*** DATA TO EXAMINE ***
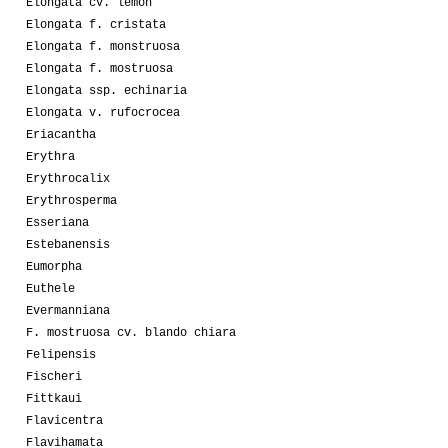
Elongata cv. lemon
Elongata f. cristata
Elongata f. monstruosa
Elongata f. mostruosa
Elongata ssp. echinaria
Elongata v. rufocrocea
Eriacantha
Erythra
Erythrocalix
Erythrosperma
Esseriana
Estebanensis
Eumorpha
Euthele
Evermanniana
F. mostruosa cv. blando chiara
Felipensis
Fischeri
Fittkaui
Flavicentra
Flavihamata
*** End of DATA TO EXAMINE ***
WORK INSTRUCTIONS —
Would you retype the lines of the data above, from the one holding "Elongata f. cristata" through its final line, exactly and without adding any other line?

EXERCISE RESPONSE —
Elongata f. cristata
Elongata f. monstruosa
Elongata f. mostruosa
Elongata ssp. echinaria
Elongata v. rufocrocea
Eriacantha
Erythra
Erythrocalix
Erythrosperma
Esseriana
Estebanensis
Eumorpha
Euthele
Evermanniana
F. mostruosa cv. blando chiara
Felipensis
Fischeri
Fittkaui
Flavicentra
Flavihamata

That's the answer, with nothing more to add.